** TO DO **
The records below must be output exactly, with no images carried over.

Content starts

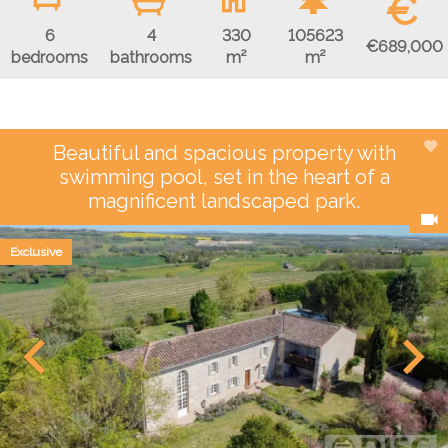
€
6
4
330
105623
€689,000
bedrooms
bathrooms
m²
m²
Beautiful and spacious property with
swimming pool, set in the heart of a
magnificent landscaped park.
Exclusive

Content ends

** PROBLEM SOLUTION **
€
6
4
330
105623
€689,000
bedrooms
bathrooms
m²
m²
Beautiful and spacious property with
swimming pool, set in the heart of a
magnificent landscaped park.
Exclusive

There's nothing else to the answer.